Dia juga melihat perlunya perubahan sistem pendidikan kedokteran, khususnya pendidikan dokter spesialis yang dinilai berjalan lambat, karena hanya dapat menerima residen atau Peserta Program Pendidikan Dokter Spesialis (PPDS) sekitar 20 hingga 30 persen dari pendaftar.
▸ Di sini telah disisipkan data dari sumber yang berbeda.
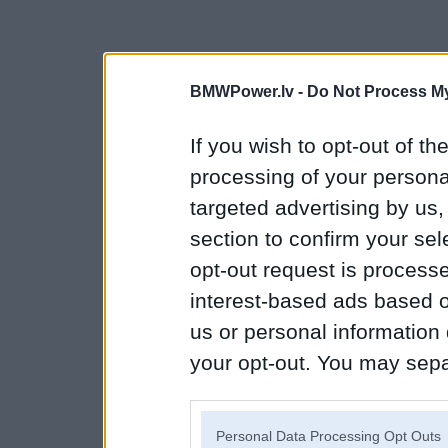
BMWPower.lv -
Do Not Process My
If you wish to opt-out of the
processing of your personal
targeted advertising by us
section to confirm your sel
opt-out request is proces
interest-based ads based o
us or personal information d
your opt-out. You may separ
disclosure of your personal
IAB’s list of downstream pa
Personal Data Processing Opt Outs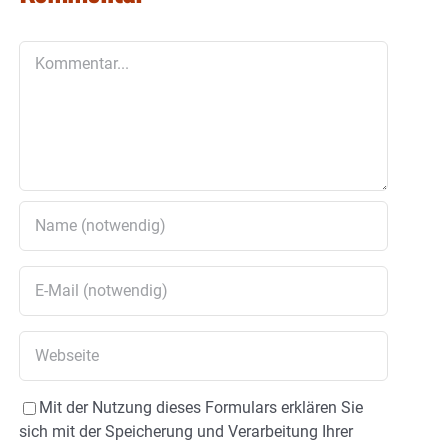
Kommentar
Mit der Nutzung dieses Formulars erklären Sie
sich mit der Speicherung und Verarbeitung Ihrer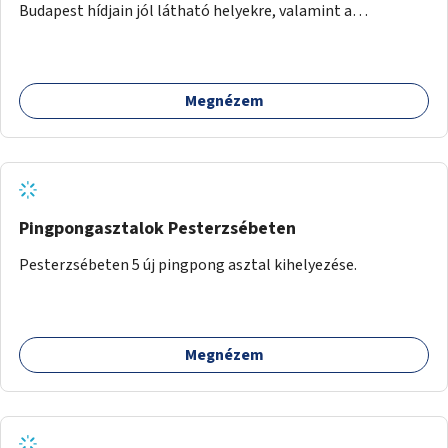
Budapest hídjain jól látható helyekre, valamint a
lelkisegély-vonalakat fenntartó szervezetek támogatása,
hogy legyen kapacitásuk a növekvő számú hívások
fogadására.
Megnézem
Pingpongasztalok Pesterzsébeten
Pesterzsébeten 5 új pingpong asztal kihelyezése.
Megnézem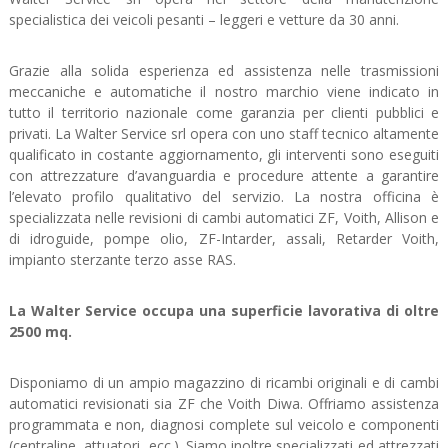
specialistica dei veicoli pesanti – leggeri e vetture da 30 anni.
Grazie alla solida esperienza ed assistenza nelle trasmissioni
meccaniche e automatiche il nostro marchio viene indicato in
tutto il territorio nazionale come garanzia per clienti pubblici e
privati. La Walter Service srl opera con uno staff tecnico altamente
qualificato in costante aggiornamento, gli interventi sono eseguiti
con attrezzature d’avanguardia e procedure attente a garantire
l’elevato profilo qualitativo del servizio. La nostra officina è
specializzata nelle revisioni di cambi automatici ZF, Voith, Allison e
di idroguide, pompe olio, ZF-Intarder, assali, Retarder Voith,
impianto sterzante terzo asse RAS.
La Walter Service occupa una superficie lavorativa di oltre
2500 mq.
Disponiamo di un ampio magazzino di ricambi originali e di cambi
automatici revisionati sia ZF che Voith Diwa. Offriamo assistenza
programmata e non, diagnosi complete sul veicolo e componenti
(centraline, attuatori, ecc.). Siamo inoltre specializzati ed attrezzati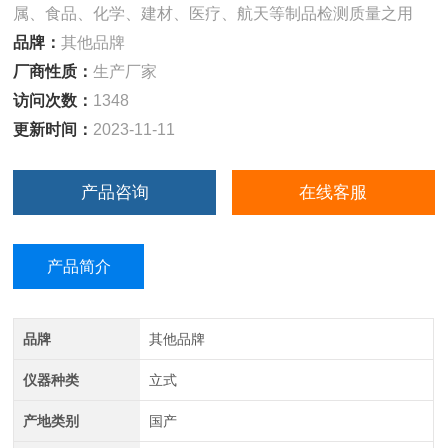
属、食品、化学、建材、医疗、航天等制品检测质量之用
品牌：
其他品牌
厂商性质：
生产厂家
访问次数：
1348
更新时间：
2023-11-11
产品咨询
在线客服
产品简介
品牌
其他品牌
仪器种类
立式
产地类别
国产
Hal itu menyebabkan jumlah dokter spesialis di Tanah Air jauh dari kata cukup. Untuk dokter spesialis anak misalnya saat ini baru 4.800 orang, padahal kebutuhannya 15.000 dokter. Dengan kondisi saat ini, jumlah dokter spesialis anak yang dihasilkan setahun sekitar 250 hingga 300 orang, maka diperlukan waktu setidaknya 20 tahun untuk mencukupi kebutuhan itu.
Begitu juga dengan dokter spesialis paru, yang saat ini berjumlah 1.300 orang, padahal kebutuhannya 2.700 orang. Dengan produksi per tahun 100 dokter spesialis paru, maka diperlukan waktu setidaknya 14 tahun.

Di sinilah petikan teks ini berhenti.